Landscape photography looks sweeping and graceful, but it has pitfalls that can ruin your shoot. Here are few lessons you don’t have to learn the hard way.
If you watch any of the big photography YouTube channels, you’ll see impressive shots of mountains, waterfalls, lakes, and oceans. But, what you might not see is all the frustration and stress that comes with a photo shoot out in the elements. Like me for example: dropping my camera within the first hour of the first day of my trip. Photography is a tricky game, and it takes time and patience to master. Here are a few of the mistakes I made — and eventually learned from.
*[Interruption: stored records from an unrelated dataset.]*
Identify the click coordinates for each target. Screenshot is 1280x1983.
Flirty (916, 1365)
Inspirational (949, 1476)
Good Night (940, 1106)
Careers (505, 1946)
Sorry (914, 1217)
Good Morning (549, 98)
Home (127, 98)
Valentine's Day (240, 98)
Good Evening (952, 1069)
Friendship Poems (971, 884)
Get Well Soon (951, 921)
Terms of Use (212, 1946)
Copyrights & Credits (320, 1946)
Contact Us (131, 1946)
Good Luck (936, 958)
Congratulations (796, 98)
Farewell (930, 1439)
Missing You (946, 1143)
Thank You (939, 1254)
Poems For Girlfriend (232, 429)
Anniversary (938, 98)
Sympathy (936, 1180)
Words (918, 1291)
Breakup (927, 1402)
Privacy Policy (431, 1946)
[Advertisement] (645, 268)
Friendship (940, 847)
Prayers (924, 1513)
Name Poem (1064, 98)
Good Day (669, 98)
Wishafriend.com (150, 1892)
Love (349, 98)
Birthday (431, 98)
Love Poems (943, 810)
1. Don’t Bring Too Much Gear
Image via Rawpixel.com.
You shouldn’t bring too much gear. But when you’re standing over your camera bag, and you have to choose what you can and can’t carry with you, the decisions become difficult. The key is to not second-guess yourself; later, you can adapt accordingly out in the field. If you want to get a certain shot, but you don’t feel like you have the right lens, adapt and make it work. Photography largely relies on your creative gut, so trust it.
2. Don’t Get Lost
Image via everst.
This may sound obvious, but don’t become disoriented. If you’re on a hike, this might seem simple. But when you’re taking photos, you might find yourself looking through the viewfinder up at the trees, down at the ground, and everywhere in between. If you do this long enough and then stop staring through the viewfinder, you might be turned around entirely. Make sure to leave clues and markers around you so you know which way you’re going.
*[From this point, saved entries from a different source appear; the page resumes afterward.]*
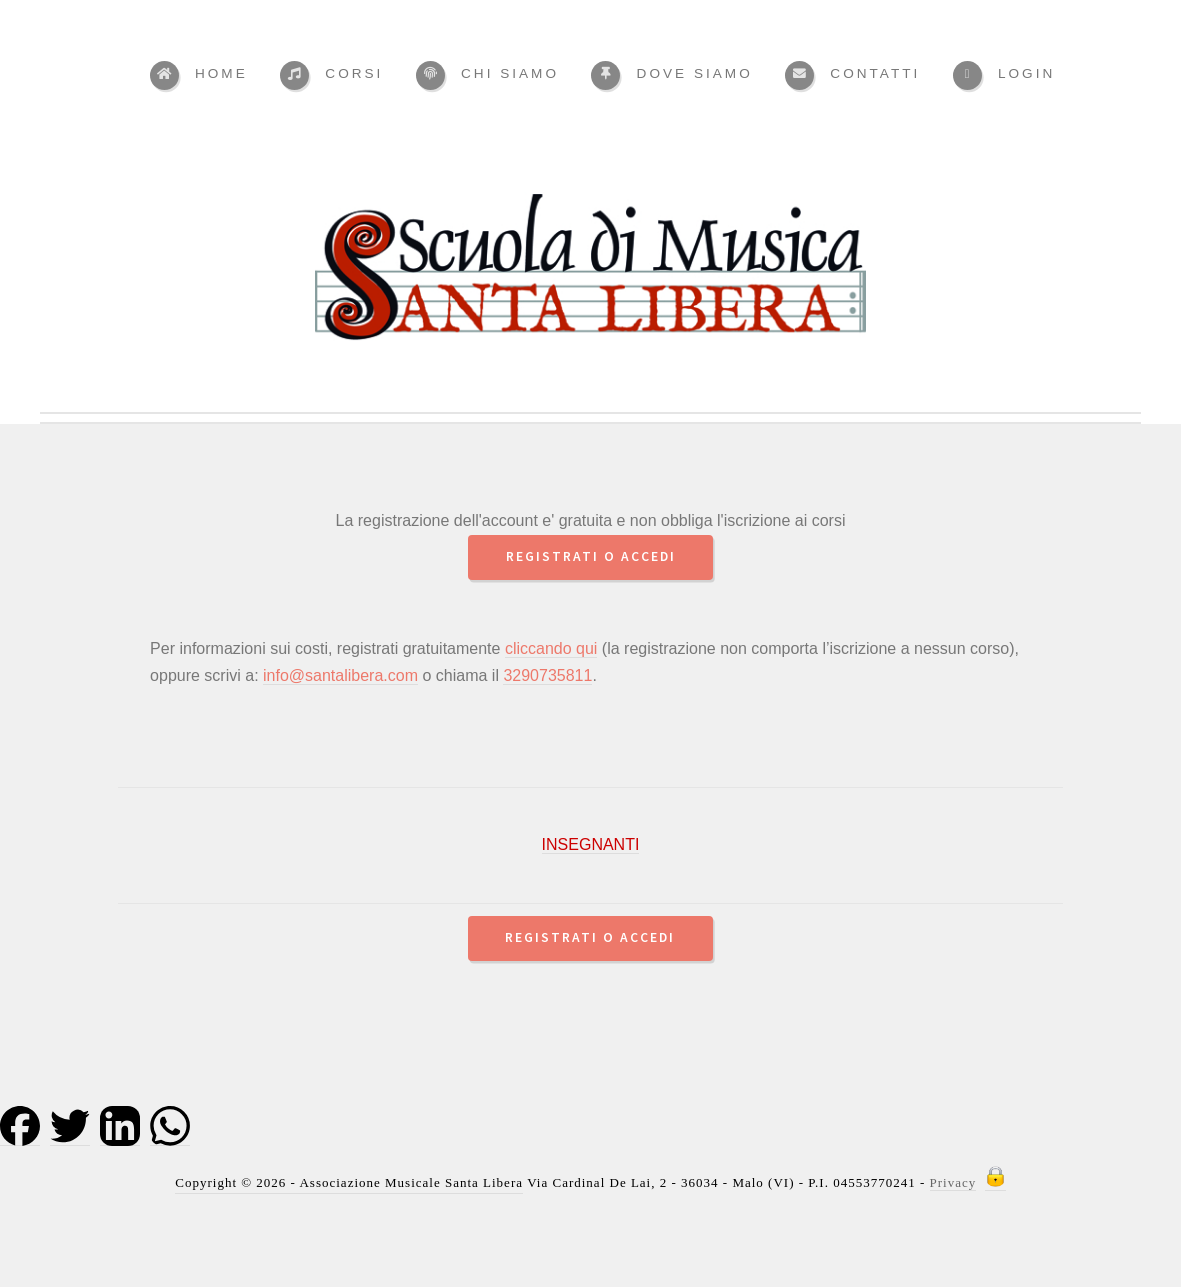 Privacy (953, 1182) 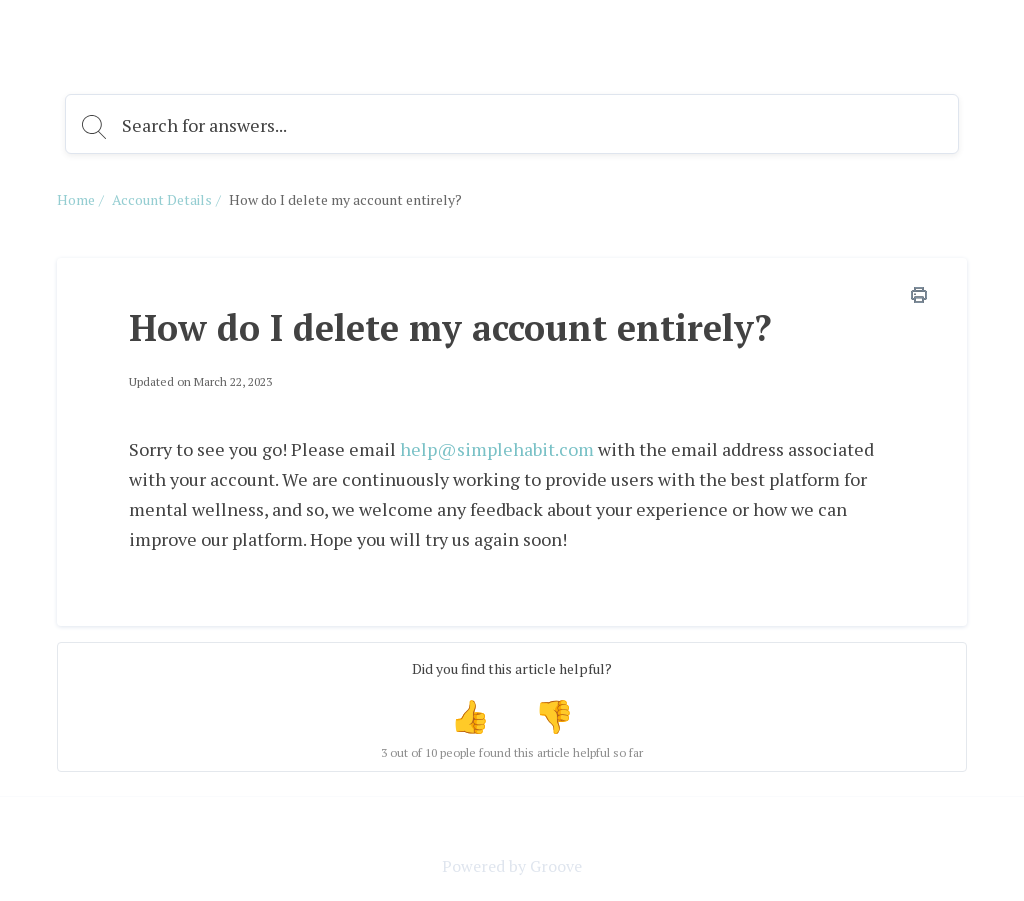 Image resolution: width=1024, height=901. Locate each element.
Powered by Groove (512, 866)
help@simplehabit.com (497, 449)
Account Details (162, 199)
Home (76, 199)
3. Tell Someone Where You’re Going
Image via Jacob Lund.
Surprise: there’s little to no mobile service in the mountains. So, it is critical to tell someone where you’re going and when. No photo is worth getting lost or hurt, especially if you can avoid it with a simple text.
4. Bring Enough Power
Image via Janaka Dharmasena.
Charge your batteries, obviously. But, there are also a few pieces of gear you can buy to prevent your batteries from dying. For example, the new RODE Mic Pro + turns on and off with your camera, so you don’t have to worry about forgetting to turn it off (if you’re shooting landscape videography). I’ve even gone as far as sticking a little piece of gaff tape on the camera and writing “turn off camera” so that I’m constantly reminded to turn off the camera when I’m not using it (which saves even more power than the camera’s auto shut-off).
But, most importantly don’t drop your camera.